Beyond Technology: Change Management and Responsible AI

This journey wouldn't be complete without acknowledging the human element. Integrating this cutting-edge AI solution into the everyday business user workflows required careful change management and training. Seamlessly partnering with the client team each step of the way, we embarked on a collaborative journey: conducting user interviews, crafting solution features, developing solutions, selecting testers, orchestrating User Acceptance Testing (UAT), planning rollouts, and designing trainings.

Our commitment to Responsible AI was underpinned by a rigorous assessment of RAI risks and the implementation of risk mitigations.
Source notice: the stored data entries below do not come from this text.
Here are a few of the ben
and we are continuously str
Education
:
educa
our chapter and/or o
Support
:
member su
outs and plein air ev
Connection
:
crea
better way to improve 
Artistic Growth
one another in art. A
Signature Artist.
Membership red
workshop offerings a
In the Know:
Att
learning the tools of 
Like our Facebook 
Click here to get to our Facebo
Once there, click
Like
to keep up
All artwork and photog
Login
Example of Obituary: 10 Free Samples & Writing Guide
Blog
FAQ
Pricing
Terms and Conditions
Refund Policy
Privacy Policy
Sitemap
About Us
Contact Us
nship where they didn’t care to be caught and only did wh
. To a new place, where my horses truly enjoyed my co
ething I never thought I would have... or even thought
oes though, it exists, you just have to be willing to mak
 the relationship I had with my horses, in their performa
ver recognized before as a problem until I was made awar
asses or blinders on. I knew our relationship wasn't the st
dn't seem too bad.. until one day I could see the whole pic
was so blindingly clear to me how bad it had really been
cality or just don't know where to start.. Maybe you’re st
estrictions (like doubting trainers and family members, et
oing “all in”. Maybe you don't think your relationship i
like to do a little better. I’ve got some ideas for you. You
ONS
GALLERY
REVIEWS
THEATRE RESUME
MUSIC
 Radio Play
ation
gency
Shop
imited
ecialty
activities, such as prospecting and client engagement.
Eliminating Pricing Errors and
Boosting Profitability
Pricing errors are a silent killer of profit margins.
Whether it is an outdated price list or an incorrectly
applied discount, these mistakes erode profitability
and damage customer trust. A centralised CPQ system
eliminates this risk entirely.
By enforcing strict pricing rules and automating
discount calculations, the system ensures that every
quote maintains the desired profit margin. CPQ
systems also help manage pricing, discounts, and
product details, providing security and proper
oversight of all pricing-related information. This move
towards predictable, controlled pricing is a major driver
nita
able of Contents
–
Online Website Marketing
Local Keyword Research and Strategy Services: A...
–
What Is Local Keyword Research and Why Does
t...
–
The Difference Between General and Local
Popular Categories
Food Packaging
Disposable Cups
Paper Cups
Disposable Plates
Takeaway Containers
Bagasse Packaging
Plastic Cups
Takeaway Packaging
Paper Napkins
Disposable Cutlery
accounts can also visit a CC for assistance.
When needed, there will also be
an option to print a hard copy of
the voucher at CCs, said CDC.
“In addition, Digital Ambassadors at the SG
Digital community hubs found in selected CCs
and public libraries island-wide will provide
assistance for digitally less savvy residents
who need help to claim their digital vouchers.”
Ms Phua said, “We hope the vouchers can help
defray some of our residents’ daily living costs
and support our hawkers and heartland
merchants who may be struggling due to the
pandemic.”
Our robust RAI framework and detailed action plans ensured that our solutions not only excelled in their technical prowess but were also ethical, unbiased, and transparent.

What We Learned

Reflecting on our journey, we would like to share a few key takeaways:

  1. Data is the cornerstone of LLM fine-tuning. It is crucial to establish a robust approach and process to collect/create, review, and enhance training and evaluation datasets.
  2. Robust and artful LLM model evaluation is critical for GenAI customization. It requires flexibility to encapsulate the binary nature of correctness and nuanced spectrum of human judgment. We deployed a metric system that covered diverse aspects of "accuracy.”
  3. Supervised Fine-Tuning (SFT) is just the beginning. Limited data can be gathered for initial fine-tuning. Hence, quickly setting up the process to enable continuous learning based on tester/user input is important.
  4. Actively experimenting and leveraging open-source communities can bring surprises. Newly released models and techniques can lead to solution breakthroughs with little effort.
  5. A strong RAI framework is crucial for GenAI solution roll-out. Hallucination and inaccuracy are inevitable: Clients must understand the associated risks and then, through change management, design guardrails and implement mitigants.

Conclusion

Text-to-SQL technology holds significant potential for enabling the entire organization to unlock valuable insights from data. But the path to effective implementation is intricate, requiring a tailored approach to design, evaluate, deploy, and scale these solutions. To unlock text-to-SQL’s full value potential, enterprises must also design appropriate change management processes, RAI guardrails, and human-in-the-loop flywheels.